*** SUPPLIED ENTRIES
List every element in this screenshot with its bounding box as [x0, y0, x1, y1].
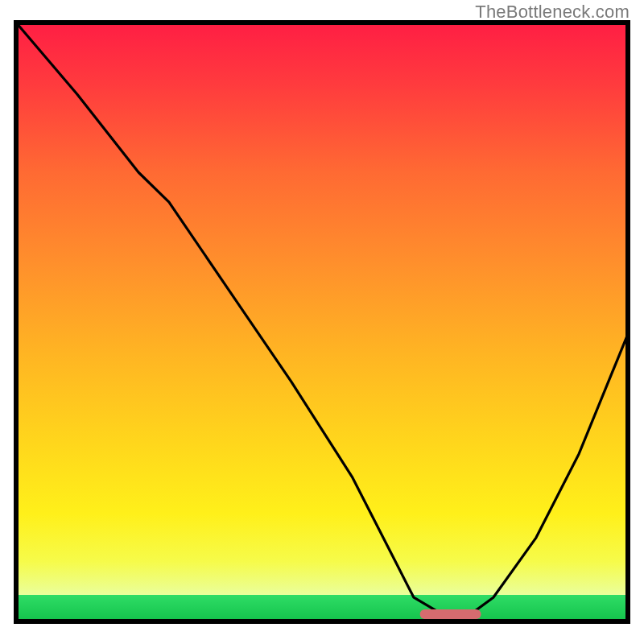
- bottleneck-chart: [0, 0, 644, 644]
- watermark-text: TheBottleneck.com: [475, 2, 630, 23]
- plot-background: [16, 23, 628, 621]
- chart-container: TheBottleneck.com: [0, 0, 644, 644]
- highlight-band: [420, 609, 481, 619]
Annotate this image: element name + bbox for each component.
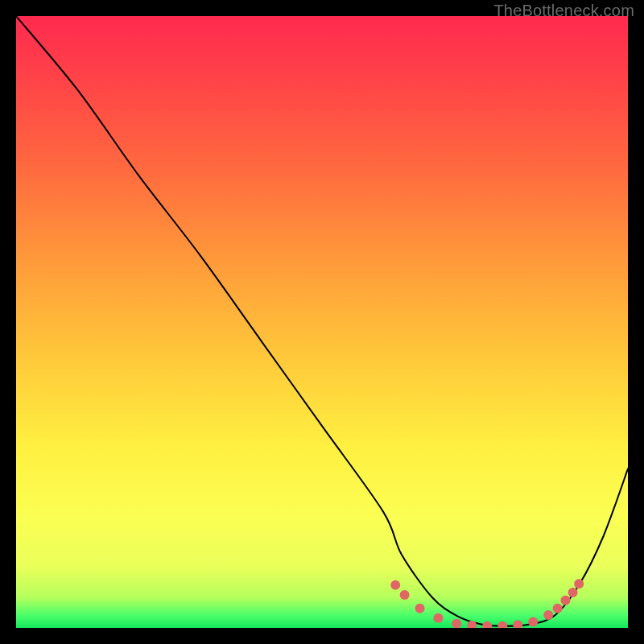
curve-marker (543, 610, 553, 620)
chart-svg (16, 16, 628, 628)
curve-marker (560, 596, 570, 605)
curve-markers (390, 579, 584, 628)
curve-marker (433, 613, 443, 623)
curve-marker (497, 621, 507, 628)
curve-marker (400, 590, 410, 600)
curve-marker (482, 621, 492, 628)
curve-marker (553, 604, 563, 613)
curve-marker (528, 617, 538, 626)
curve-marker (390, 580, 400, 590)
plot-area (16, 16, 628, 628)
curve-marker (574, 579, 584, 588)
curve-marker (467, 621, 477, 628)
curve-marker (513, 620, 522, 628)
curve-marker (415, 604, 425, 613)
watermark-text: TheBottleneck.com (493, 2, 634, 20)
curve-line (16, 16, 628, 626)
curve-marker (452, 619, 461, 628)
chart-frame: TheBottleneck.com (0, 0, 644, 644)
curve-marker (568, 588, 578, 597)
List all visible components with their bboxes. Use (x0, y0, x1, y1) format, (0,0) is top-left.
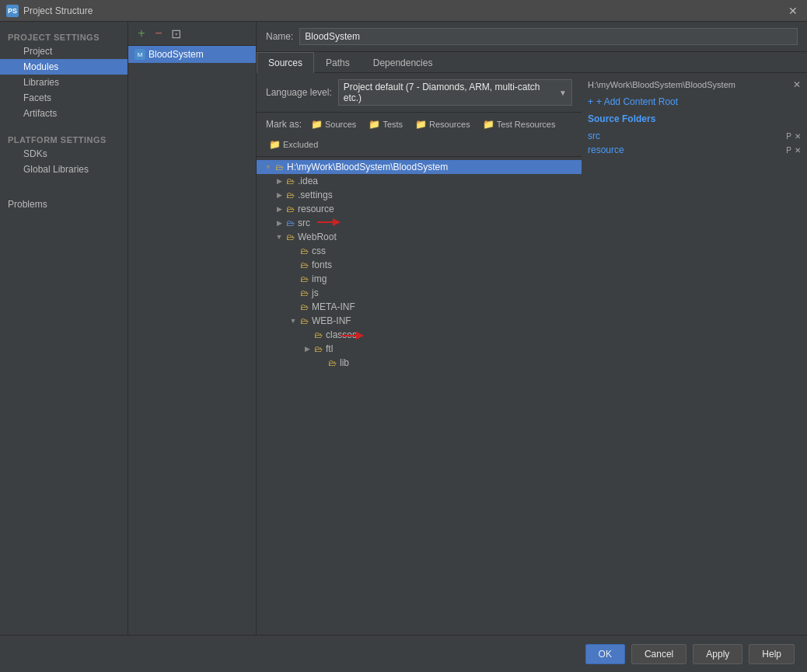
******
• **PROMPT**
The answer should contain every line of the material exactly as written and no pictures.

• **OUTPUT FOR THIS EXERCISE**
List every element in this screenshot with its bounding box as [x0, y0, x1, y1].
- bottleneck-chart: [0, 0, 644, 644]
- watermark-text: TheBottleneck.com: [475, 2, 630, 23]
- plot-background: [16, 23, 628, 621]
- chart-container: TheBottleneck.com: [0, 0, 644, 644]
- highlight-band: [420, 609, 481, 619]
Annotate this image: element name + bbox for each component.
curve-marker (543, 610, 553, 620)
chart-svg (16, 16, 628, 628)
curve-marker (560, 596, 570, 605)
curve-markers (390, 579, 584, 628)
curve-marker (433, 613, 443, 623)
curve-marker (497, 621, 507, 628)
curve-marker (400, 590, 410, 600)
curve-marker (482, 621, 492, 628)
curve-marker (553, 604, 563, 613)
curve-marker (528, 617, 538, 626)
curve-marker (390, 580, 400, 590)
plot-area (16, 16, 628, 628)
curve-marker (574, 579, 584, 588)
curve-marker (467, 621, 477, 628)
curve-marker (513, 620, 522, 628)
curve-marker (415, 604, 425, 613)
watermark-text: TheBottleneck.com (493, 2, 634, 20)
curve-line (16, 16, 628, 626)
curve-marker (452, 619, 461, 628)
chart-frame: TheBottleneck.com (0, 0, 644, 644)
curve-marker (568, 588, 578, 597)
List all visible components with their bboxes. Use (x0, y0, x1, y1) format, (0,0) is top-left.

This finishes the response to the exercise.